Giving herself a brisk shake, Queen Saskia released her mother’s notes and stepped backwards. “Regardless, I’m glad you’ve kept these all together. You are still missing one important volume, though, from the full collection.”
“I am?” Felix frowned. “I haven’t spotted any others in that handwriting yet.”
“That would be because I hid the final book.” She crossed the library floor in long strides that sent her autumn-leaf-colored skirts swishing around her determined figure and brought a wave of crows rising from their perches to fly after her. They circled her, cawing, cooing, and rattling with interest, as she dropped to her knees behind the elaborately carved and curling staircase that led from the first level of the library to the mezzanine and second level of shelves above. “If I can still find the hinge, after all these years… aha !”
Something clicked inside the base of the staircase. As Felix watched with fascination, a miniature door popped open in the smoothly grained wood, which he could have sworn to be unbroken. Queen Saskia reached deep inside the hidden compartment and drew out a thick sheaf of papers, bound only by a crimson ribbon.
“ Good. ” She let out the word on a sigh and gave the top sheet an absent-minded stroke with one thumb before rising to her feet.
Her crows swarmed eagerly to investigate both the treasure in her hands and the open compartment from which it had come, while Felix hung back, waiting.
“I couldn’t save my parents,” Queen Saskia said, “but I managed to protect this one legacy, at least: my mother’s greatest work. She wanted to reframe how every wizard is taught, to take account not only of our human traditions but of other species’ magical traditions as well. It was to be an entirely new approach to wizardry… and if my uncle’s men had ever come across it, he would have ordered it burned as a matter of principle.”
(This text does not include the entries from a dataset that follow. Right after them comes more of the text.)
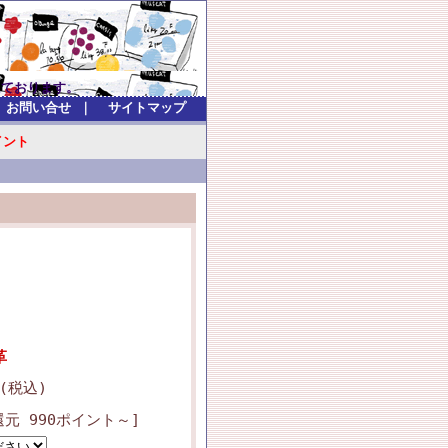
）
ます。
お問い合せ
｜
サイトマップ
イント
革
 (税込)
元 990ポイント～]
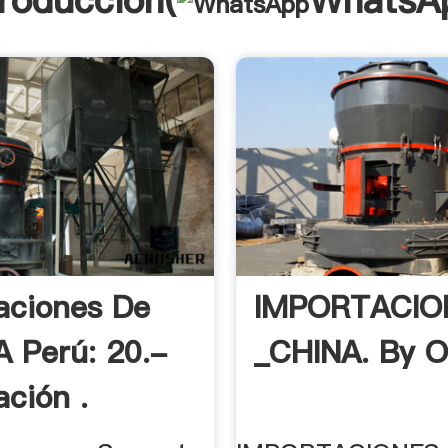
troducción(
WhatsA
aciones De
IMPORTACIO
A Perú: 20.-
_CHINA. By O
ación .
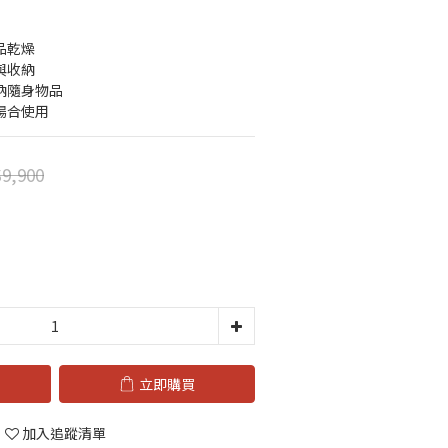
品乾燥
與收納
納隨身物品
場合使用
9,900
立即購買
加入追蹤清單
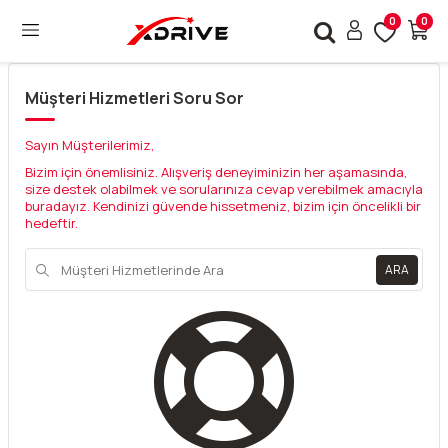
0
0
Müşteri Hizmetleri Soru Sor
Sayın Müşterilerimiz,
Bizim için önemlisiniz. Alışveriş deneyiminizin her aşamasında,
size destek olabilmek ve sorularınıza cevap verebilmek amacıyla
buradayız. Kendinizi güvende hissetmeniz, bizim için öncelikli bir
hedeftir.
ARA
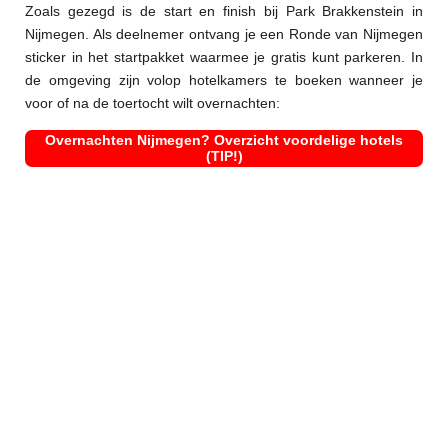
Zoals gezegd is de start en finish bij Park Brakkenstein in
Nijmegen. Als deelnemer ontvang je een Ronde van Nijmegen
sticker in het startpakket waarmee je gratis kunt parkeren. In
de omgeving zijn volop hotelkamers te boeken wanneer je
voor of na de toertocht wilt overnachten:
Overnachten Nijmegen? Overzicht voordelige hotels
(TIP!)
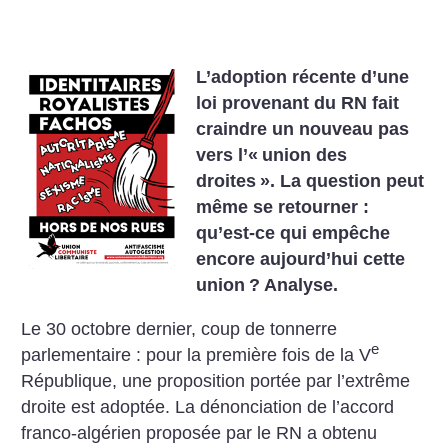
L’adoption récente d’une
loi provenant du RN fait
craindre un nouveau pas
vers l’«
union des
droites
». La question peut
même se retourner :
qu’est-ce qui empêche
encore aujourd’hui cette
union
? Analyse.
Le 30 octobre dernier, coup de tonnerre
e
parlementaire : pour la première fois de la V
République, une proposition portée par l’extrême
droite est adoptée. La dénonciation de l’accord
franco-algérien proposée par le RN a obtenu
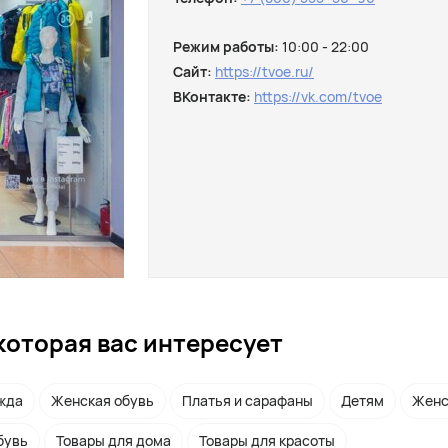
Режим работы:
10:00 - 22:00
Сайт:
https://tvoe.ru/
ВКонтакте:
https://vk.com/tvoe
которая вас интересует
жда
Женская обувь
Платья и сарафаны
Детям
Женс
бувь
Товары для дома
Товары для красоты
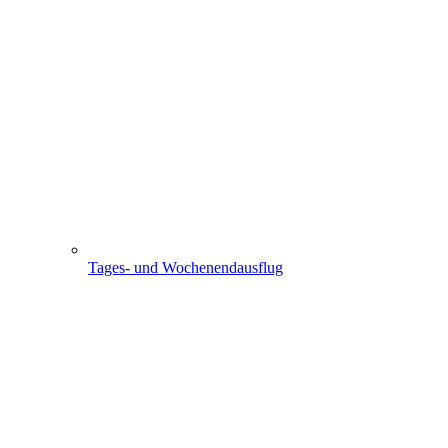
Tages- und Wochenendausflug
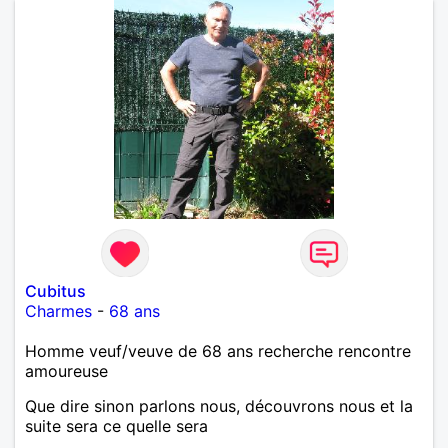
Cubitus
Charmes
-
68 ans
Homme veuf/veuve de 68 ans recherche rencontre
amoureuse
Que dire sinon parlons nous, découvrons nous et la
suite sera ce quelle sera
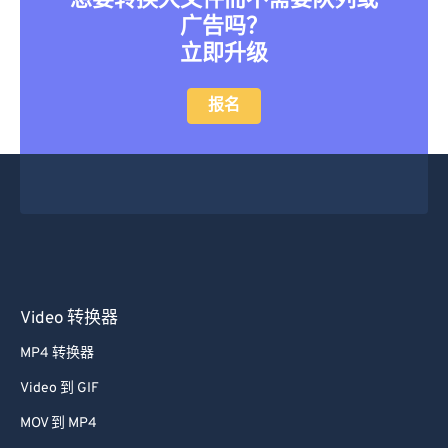
想要转换大文件而不需要队列或
广告吗？
立即升级
报名
Video 转换器
MP4 转换器
Video 到 GIF
MOV 到 MP4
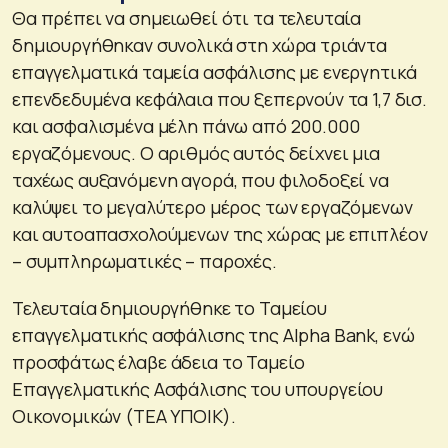
Θα πρέπει να σημειωθεί ότι τα τελευταία
δημιουργήθηκαν συνολικά στη χώρα τριάντα
επαγγελματικά ταμεία ασφάλισης με ενεργητικά
επενδεδυμένα κεφάλαια που ξεπερνούν τα 1,7 δισ.
και ασφαλισμένα μέλη πάνω από 200.000
εργαζόμενους. Ο αριθμός αυτός δείχνει μια
ταχέως αυξανόμενη αγορά, που φιλοδοξεί να
καλύψει το μεγαλύτερο μέρος των εργαζόμενων
και αυτοαπασχολούμενων της χώρας με επιπλέον
– συμπληρωματικές – παροχές.
Τελευταία δημιουργήθηκε το Ταμείου
επαγγελματικής ασφάλισης της Alpha Bank, ενώ
προσφάτως έλαβε άδεια το Ταμείο
Επαγγελματικής Ασφάλισης του υπουργείου
Οικονομικών (ΤΕΑ ΥΠΟΙΚ).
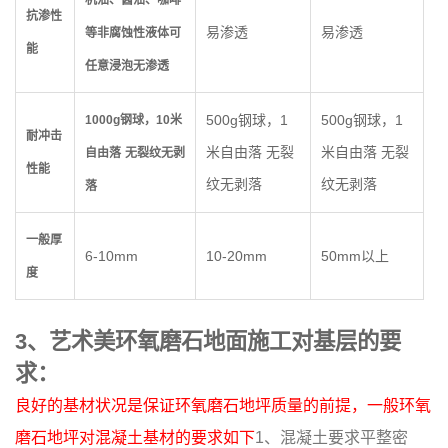
机油、酱油、咖啡
抗渗性
易渗透
易渗透
等非腐蚀性液体可
能
任意浸泡无渗透
500g钢球，1
500g钢球，1
1000g
钢球，
10
米
耐冲击
米自由落 无裂
米自由落 无裂
自由落
无裂纹无剥
性能
纹无剥落
纹无剥落
落
一般厚
6-10mm
10-20mm
50mm以上
度
3、艺术美环氧磨石地面施工对基层的要
求：
良好的基材状况是保证环氧磨石地坪质量的前提，一般环氧
磨石地坪对混凝土基材的要求如下
1、混凝土要求平整密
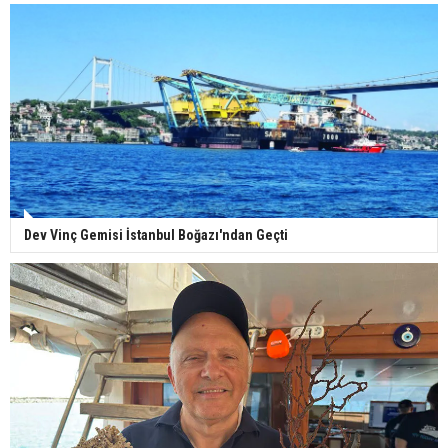
Dev Vinç Gemisi İstanbul Boğazı'ndan Geçti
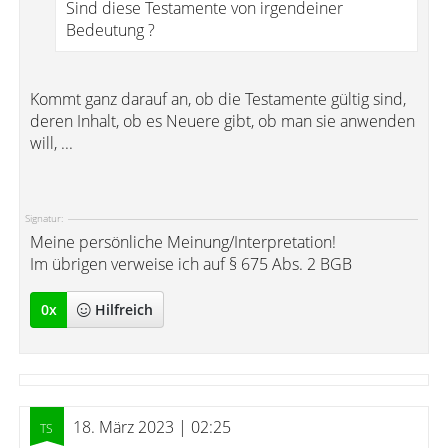
Sind diese Testamente von irgendeiner
Bedeutung ?
Kommt ganz darauf an, ob die Testamente gültig sind,
deren Inhalt, ob es Neuere gibt, ob man sie anwenden
will, ...
Signatur:
Meine persönliche Meinung/Interpretation!
Im übrigen verweise ich auf § 675 Abs. 2 BGB
0
x
Hilfreich
18. März 2023 | 02:25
Her lips compressed for a long moment as she looked down at the papers, ignoring the pestering of her crows. When she looked back up, her dark gaze met Felix’s through the eyeholes of his mask and pierced him with its intensity. “I hadn’t planned to take this from its hiding place until this library was fully in order again and my temporary librarian’s post was ended. But, Sinistro…” She tilted her chin in a nod of respect. “I think I may trust you with it, after all.”
It wasn’t heat, this time, but a helpless lurch of tenderness that Felix felt as he reached forward to carefully take the papers from her hands. “I will be honored to keep your mother’s words safe,” he murmured, bowing deeply.
He meant that promise with all his heart… but guilt twisted in his gut as he straightened, examining the manuscript in his hands and realizing exactly what it might mean for him.
A New Approach to Wizardry , from First Principles Onwards, read the title in a confident, looping script that was only slightly faded by the years.
Queen Saskia had truly honored him with her trust… but she’d also handed him exactly what he needed in order to successfully continue to deceive her.